TASK INSTRUCTIONS:
Would you transcribe the records below exactly, omitting every picture?

(Transcribed page contents)
═══

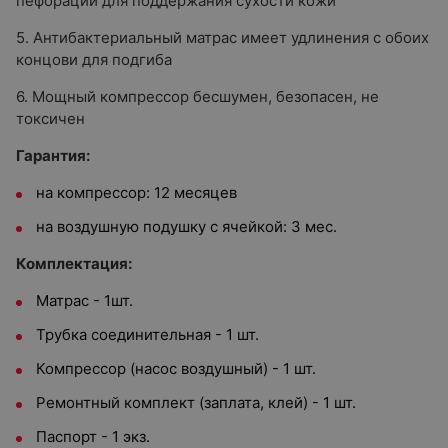
пефорации для поддержания сухости кожи
5. Антибактериальный матрас имеет удлинения с обоих
концови для подгиба
6. Мощный компрессор бесшумен, безопасен, не
токсичен
Гарантия:
на компрессор: 12 месяцев
на воздушную подушку с ячейкой: 3 мес.
Комплектация:
Матрас - 1шт.
Трубка соединительная - 1 шт.
Компрессор (насос воздушный) - 1 шт.
Ремонтный комплект (заплата, клей) - 1 шт.
Паспорт - 1 экз.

═══

ANSWER SECTION:
пефорации для поддержания сухости кожи
5. Антибактериальный матрас имеет удлинения с обоих
концови для подгиба
6. Мощный компрессор бесшумен, безопасен, не
токсичен
Гарантия:
на компрессор: 12 месяцев
на воздушную подушку с ячейкой: 3 мес.
Комплектация:
Матрас - 1шт.
Трубка соединительная - 1 шт.
Компрессор (насос воздушный) - 1 шт.
Ремонтный комплект (заплата, клей) - 1 шт.
Паспорт - 1 экз.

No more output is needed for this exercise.